Time once was that a stock was a method for a company to raise capital for expansion, now its more a method of cashing in. Wall Street was once instrumental in putting together deals to assist funding companies issuing stock by finding investors willing to own stock in that company. That was a principal function of Wall Street. The investors sought price appreciation and dividends from owning the stock. The exchange’s principle purpose was to provide a mechanism for price discovery, so value was determined by the investing public in an auction. Now Wall Street is more a of an electronic card game, with the deck being reshuffled after each hand is played. Stocks are traded back and forth, and more often than not traded and not held. Government has enabled this card game to grow by sanctioning it indirectly which I see as an unintended consequence of fundamental changes. High on that list is that exchanges are now public companies.
As publicly held companies, the exchanges are now more interested seeing that their shareholders benefit. Nothing wrong with that motive, that is how successful businesses are run, for a profit. However, exchanges were not always publicly held companies. It was only in the last decade that they changed through a process of de-mutualization,, (See this link for a fuller understanding: http://www.imf.org/external/pubs/cat/longres.cfm?sk=15889.0 ) and unfortunately that comes with numerous unintended consequences. In other words exchanges motives have changed. Exchanges today are more interested in increasing transaction volume rather than serving as a forum for price discovery.

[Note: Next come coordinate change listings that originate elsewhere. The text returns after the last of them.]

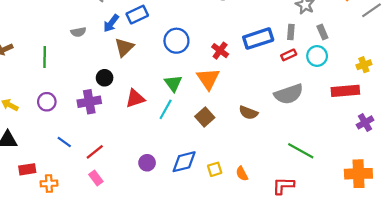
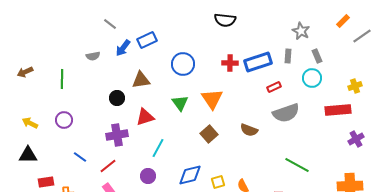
brown triangle: (124, 47) -> (141, 80), moved, turned 36
red cross: (220, 51) -> (230, 63), moved, turned -35
red rectangle: (289, 55) -> (274, 87), moved
purple cross: (89, 102) -> (117, 135), moved
cyan line: (166, 109) -> (158, 148), moved
purple circle: (147, 163) -> (148, 176), moved

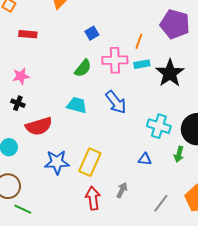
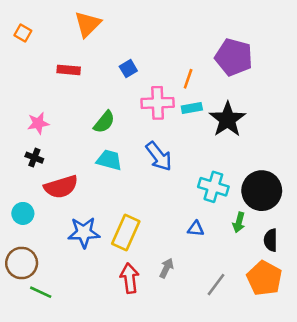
red rectangle: (28, 34) -> (69, 70), moved
green semicircle: (83, 68) -> (104, 122), moved

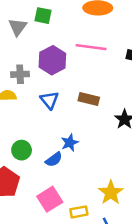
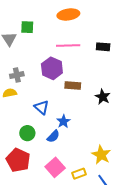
purple hexagon: (52, 60) -> (52, 68), moved
blue triangle: (50, 100) -> (42, 107), moved

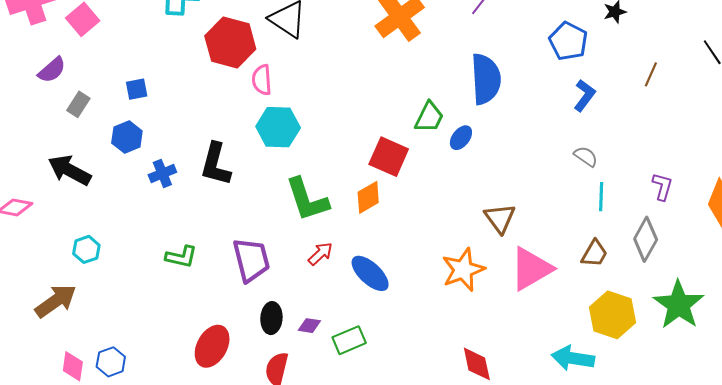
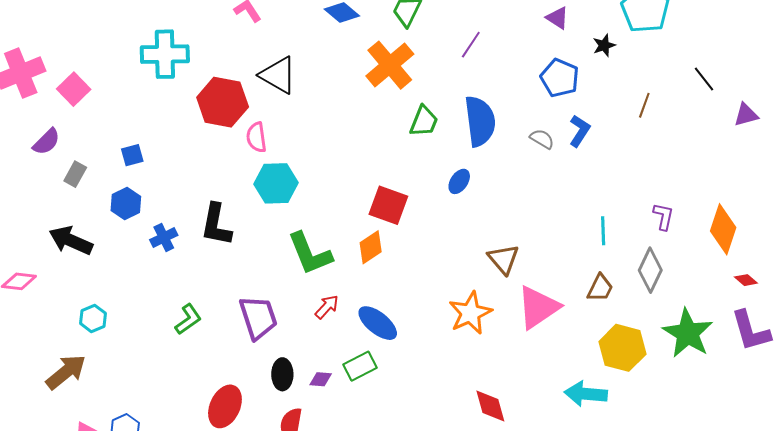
green trapezoid: (429, 117) -> (424, 121), moved
gray semicircle: (586, 156) -> (542, 139), moved
green L-shape: (181, 257) -> (188, 319), turned -44
green rectangle: (349, 340) -> (360, 366), moved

In commodities, numerous rule changes, since the introduction of electronic trading, have invited more speculation. That in turn has led to a rise in volatility as larger and more frequent price moves take place. Granted, the 24 hour news cycle plays a roll, but there are machines now trading with increasing frequency. Additionally, self contained, “black box,” algorithmic programs that feed on technical price moves which tends to further exacerbate price moves, have been invited to the table. In general, exchanges today do not serve the general public as well as they serve the volume, institutional traders who solely seek to use the market to generate profits. And here I thought electronic trading was to level the playing field….silly me.

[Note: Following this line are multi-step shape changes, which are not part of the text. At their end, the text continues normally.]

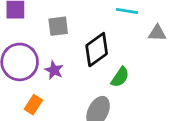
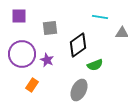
green semicircle: (120, 77) -> (95, 65), turned 35

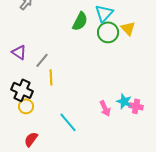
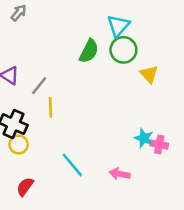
green semicircle: (80, 21) -> (89, 51), moved
yellow triangle: (128, 28) -> (149, 74), moved
pink arrow: (105, 108) -> (120, 174), moved, turned 126

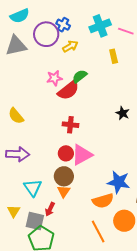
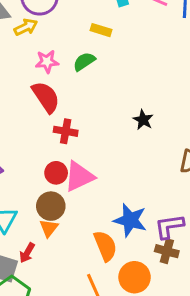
yellow arrow: (70, 46) -> (26, 27), moved
yellow rectangle: (114, 56) -> (101, 30), moved, turned -64
red semicircle: (68, 90) -> (46, 97), moved, turned -90
orange semicircle: (103, 201) -> (105, 246), turned -100

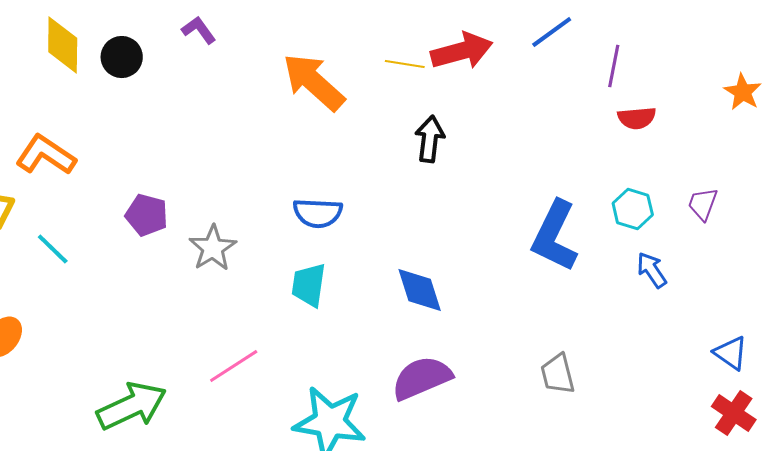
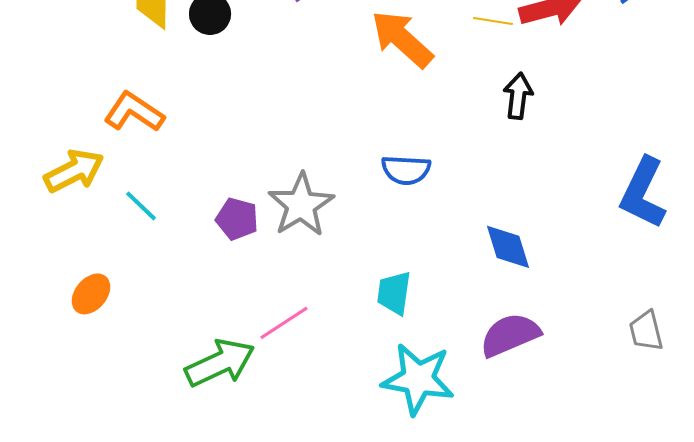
purple pentagon: (147, 215) -> (237, 219), moved
gray star: (213, 248) -> (301, 205), size x1.4
cyan trapezoid: (309, 285) -> (394, 293), moved
pink line: (234, 366) -> (284, 323), moved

Having spent the bulk of my career working to promote the use of exchange traded products for the purpose of hedging price risk, and in a forum where all players would have the opportunity for a level playing field, I have difficultly these days. I see how unintended consequences have resulted from the de-mutualization of the exchanges. Do those protesting? In an economy where politicians speak of creating jobs, I’ve seen the floor population drop from 2,700 to fewer than 270. These were good paying jobs that are now gone.